Flags: needinfo?(bzbarsky) → needinfo?(songzhang2008)
Thanks! We are using windows2012R2 win64 Which nightly build is 1281366 fix firstly included? Our test fails with official release 49 and most of the build after 49 We found some build after 49 occasionally works. This is found when we firstly uses mozregression tool. Our current tests are not using mozregression tool. We download the nightly build installer and install on local machine to teste I downloaded latest nightly from http://ftp.mozilla.org/pub/firefox/nightly/2017/02/2017-02-01-05-27-15-mozilla-central/ just now and it is not working We can collect debug info with test build. Please help instruct the steps
> Which nightly build is 1281366 fix firstly included? 2016-06-24, I would think. > I downloaded latest nightly from http://ftp.mozilla.org/pub/firefox/nightly/2017/02/2017-02-01-05-27-15-mozilla-central/ just now and it is not working OK, thanks. I'll create a build that does some logging to stderr and post the link there. If you can reproduce the problem in that build, save the log, and attach it to this bug using https://bugzilla.mozilla.org/attachment.cgi?bugid=1333245&action=enter then we'll see where to go from there.
Could you tell me how to use the test binary? unzip the zip file and run the firefox.exe from windows cmd?

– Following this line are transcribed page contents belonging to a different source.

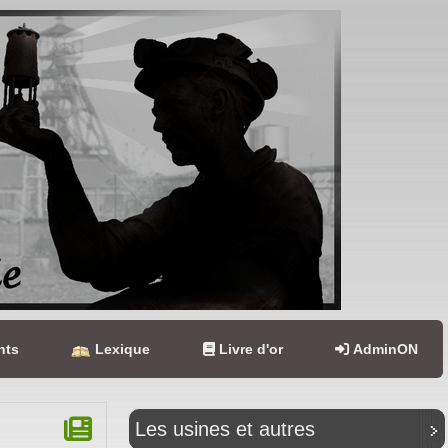
nts
Lexique
Livre d'or
AdminON
Les usines et autres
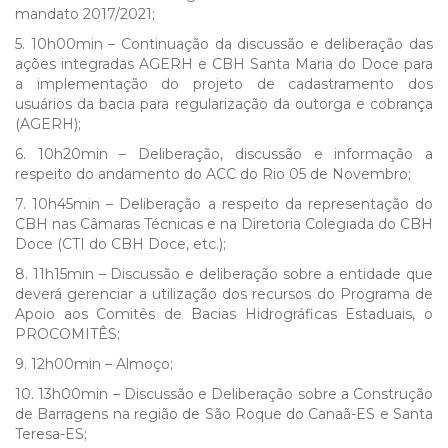
mandato 2017/2021;
5. 10h00min – Continuação da discussão e deliberação das
ações integradas AGERH e CBH Santa Maria do Doce para
a implementação do projeto de cadastramento dos
usuários da bacia para regularização da outorga e cobrança
(AGERH);
6. 10h20min – Deliberação, discussão e informação a
respeito do andamento do ACC do Rio 05 de Novembro;
7. 10h45min – Deliberação a respeito da representação do
CBH nas Câmaras Técnicas e na Diretoria Colegiada do CBH
Doce (CTI do CBH Doce, etc.);
8. 11h15min – Discussão e deliberação sobre a entidade que
deverá gerenciar a utilização dos recursos do Programa de
Apoio aos Comitês de Bacias Hidrográficas Estaduais, o
PROCOMITÊS;
9. 12h00min – Almoço;
10. 13h00min – Discussão e Deliberação sobre a Construção
de Barragens na região de São Roque do Canaã-ES e Santa
Teresa-ES;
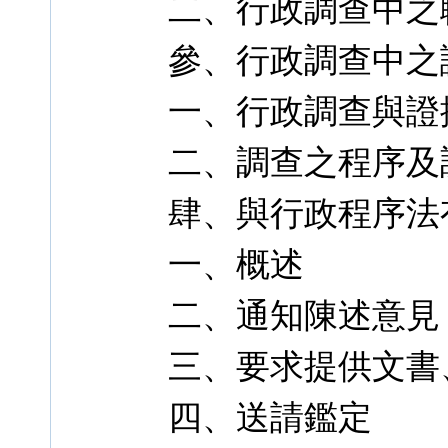
二、行政調查中之
參、行政調查中之
一、行政調查與證
二、調查之程序及
肆、與行政程序法
一、概述
二、通知陳述意見
三、要求提供文書
四、送請鑑定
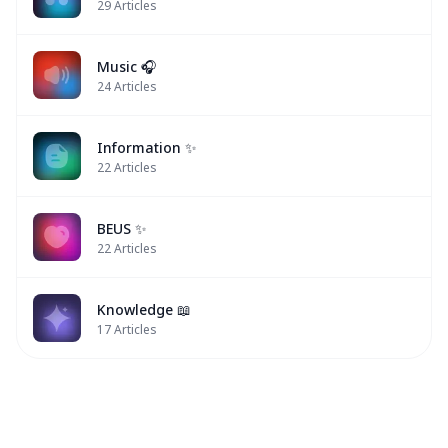
29
Articles
Music 🎧
24
Articles
Information ✨
22
Articles
BEUS ✨
22
Articles
Knowledge 📖
17
Articles
BUS
BUS
BUS
BUS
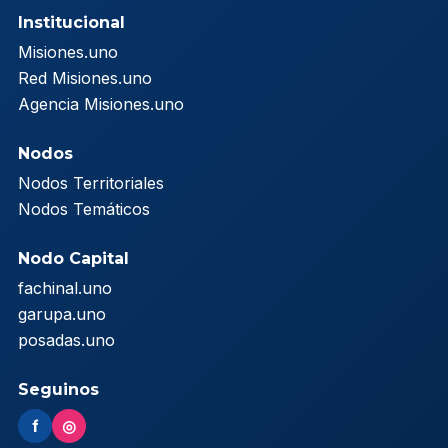
Institucional
Misiones.uno
Red Misiones.uno
Agencia Misiones.uno
Nodos
Nodos Territoriales
Nodos Temáticos
Nodo Capital
fachinal.uno
garupa.uno
posadas.uno
Seguinos
f
◎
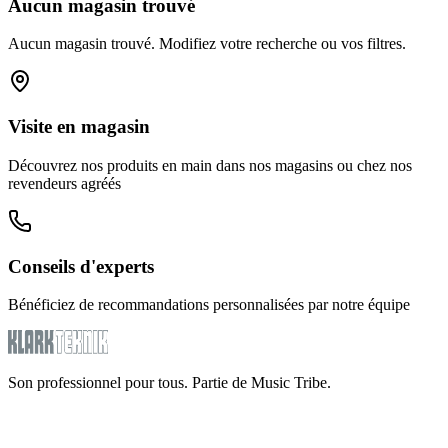
Aucun magasin trouvé
Aucun magasin trouvé. Modifiez votre recherche ou vos filtres.
Visite en magasin
Découvrez nos produits en main dans nos magasins ou chez nos
revendeurs agréés
Conseils d'experts
Bénéficiez de recommandations personnalisées par notre équipe
Son professionnel pour tous. Partie de Music Tribe.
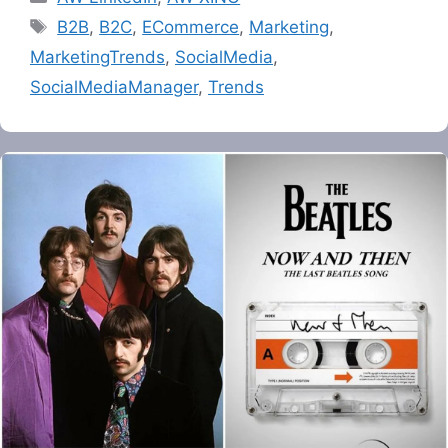
Tags
B2B
,
B2C
,
ECommerce
,
Marketing
,
MarketingTrends
,
SocialMedia
,
SocialMediaManager
,
Trends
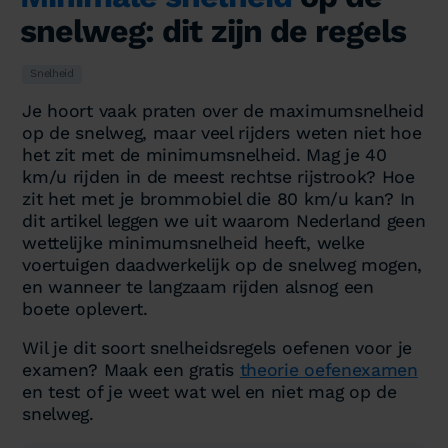
snelweg: dit zijn de regels
Snelheid
Je hoort vaak praten over de maximumsnelheid
op de snelweg, maar veel rijders weten niet hoe
het zit met de minimumsnelheid. Mag je 40
km/u rijden in de meest rechtse rijstrook? Hoe
zit het met je brommobiel die 80 km/u kan? In
dit artikel leggen we uit waarom Nederland geen
wettelijke minimumsnelheid heeft, welke
voertuigen daadwerkelijk op de snelweg mogen,
en wanneer te langzaam rijden alsnog een
boete oplevert.
Wil je dit soort snelheidsregels oefenen voor je
examen? Maak een gratis
theorie oefenexamen
en test of je weet wat wel en niet mag op de
snelweg.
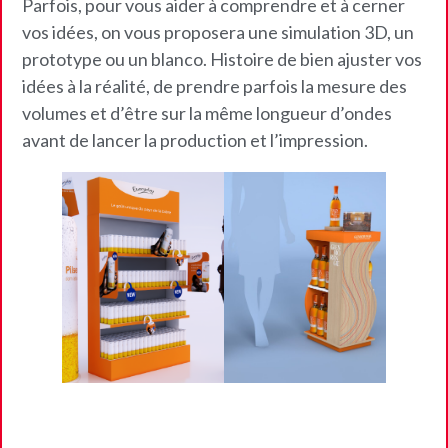
Parfois, pour vous aider à comprendre et à cerner
vos idées, on vous proposera une simulation 3D, un
prototype ou un blanco. Histoire de bien ajuster vos
idées à la réalité, de prendre parfois la mesure des
volumes et d’être sur la même longueur d’ondes
avant de lancer la production et l’impression.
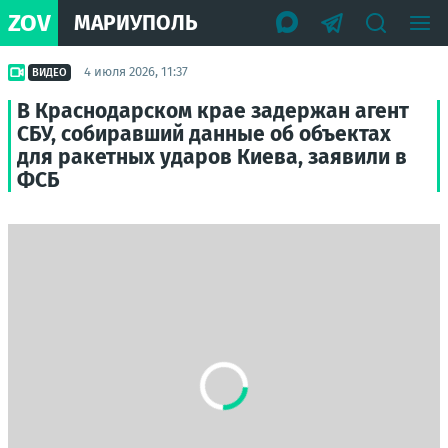
ZOV
МАРИУПОЛЬ
4 июля 2026, 11:37
ВИДЕО
В Краснодарском крае задержан агент
СБУ, собиравший данные об объектах
для ракетных ударов Киева, заявили в
ФСБ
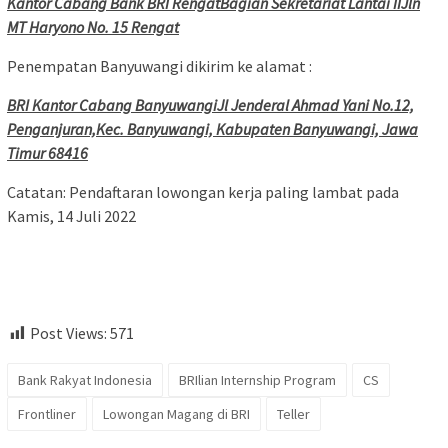
Kantor Cabang Bank BRI RengatBagian Sekretariat Lantai IIJln
MT Haryono No. 15 Rengat
Penempatan Banyuwangi dikirim ke alamat :
BRI Kantor Cabang BanyuwangiJl Jenderal Ahmad Yani No.12,
Penganjuran,Kec. Banyuwangi, Kabupaten Banyuwangi, Jawa
Timur 68416
Catatan: Pendaftaran lowongan kerja paling lambat pada
Kamis, 14 Juli 2022
Post Views:
571
Bank Rakyat Indonesia
BRIlian Internship Program
CS
Frontliner
Lowongan Magang di BRI
Teller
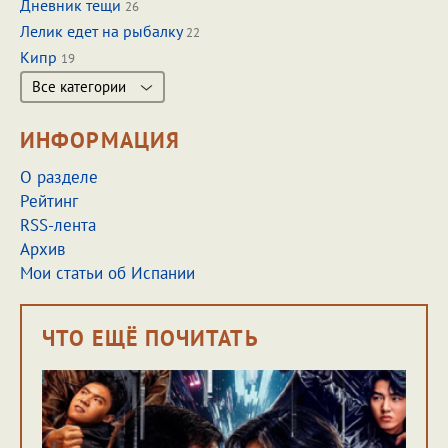
Дневник тещи
26
Лелик едет на рыбалку
22
Кипр
19
Все категории
ИНФОРМАЦИЯ
О разделе
Рейтинг
RSS-лента
Архив
Мои статьи об Испании
ЧТО ЕЩЁ ПОЧИТАТЬ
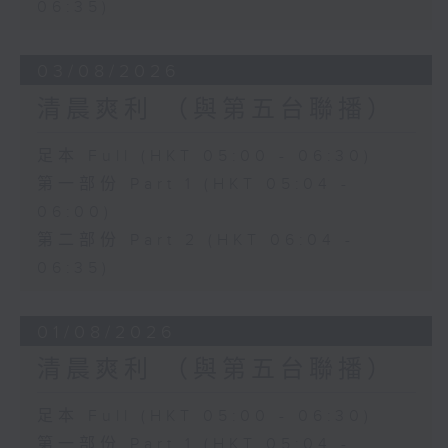
06:35)
03/08/2026
清晨爽利 （與第五台聯播）
足本 Full (HKT 05:00 - 06:30)
第一部份 Part 1 (HKT 05:04 -
06:00)
第二部份 Part 2 (HKT 06:04 -
06:35)
01/08/2026
清晨爽利 （與第五台聯播）
足本 Full (HKT 05:00 - 06:30)
第一部份 Part 1 (HKT 05:04 -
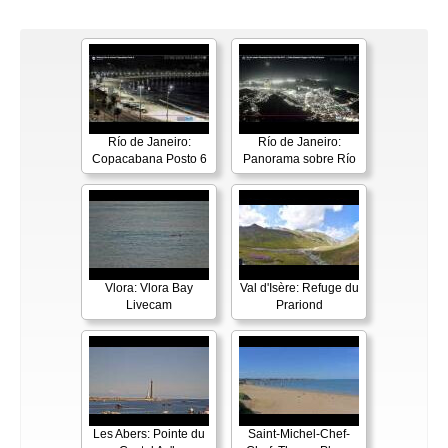
Río de Janeiro:
Río de Janeiro:
Copacabana Posto 6
Panorama sobre Río
Vlora: Vlora Bay
Val d'Isère: Refuge du
Livecam
Prariond
Les Abers: Pointe du
Saint-Michel-Chef-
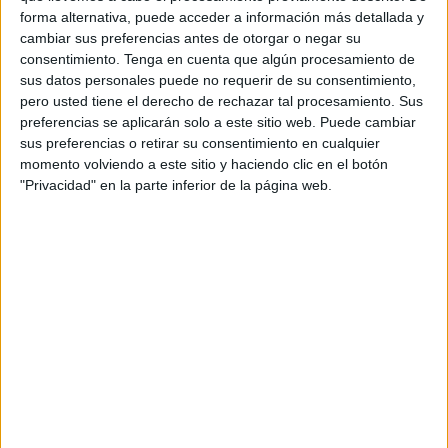
forma alternativa, puede acceder a información más detallada y
cambiar sus preferencias antes de otorgar o negar su
consentimiento.
Tenga en cuenta que algún procesamiento de
sus datos personales puede no requerir de su consentimiento,
pero usted tiene el derecho de rechazar tal procesamiento. Sus
preferencias se aplicarán solo a este sitio web. Puede cambiar
sus preferencias o retirar su consentimiento en cualquier
momento volviendo a este sitio y haciendo clic en el botón
"Privacidad" en la parte inferior de la página web.
Figuras geométricas con los personajes
de Toy Story
Publicado hace 14 horas
Las figuras geométricas forman parte de los primeros
aprendizajes matemáticos y están presentes en todo lo
que nos rodea. Para hacer este proceso mucho más
atractivo y motivador, hoy compartimos […]
SEGUIR LEYENDO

I got a Mizilla Crash Reporter box popup either run the firefox.exe from cmd or double click the firefox.exe in the unzipped dir. Both for win32 and win64 zip files
Er, yes. More builds coming up that won't have that problem...
I use win64 generally. Thanks!
Attached image test1 startup (deleted) —
Testing https://archive.mozilla.org/pub/firefox/try-builds/bzbarsky@mozilla.com-78b6040b0aa81a48c152900335efae864e1283cd/try-win64/firefox-54.0a1.en-US.win64.zip When double click firefox.exe, the attached Test1.jpg shows the "Nightly Safe Mode" popup windows. Should I continue with clicking one of the buttons?
Attached file Test1 console output (deleted) —
When running firefox.exe from windows cmd, the command returned immediately and firefox startup. The Test1.txt shows the console output
You need to quit your existing Firefox, presumably, if you have one running already. Or pass "-P someotherprofilename" to the Firefox you're starting from the command line. Otherwise it will just find the already-running instance and hand off to it.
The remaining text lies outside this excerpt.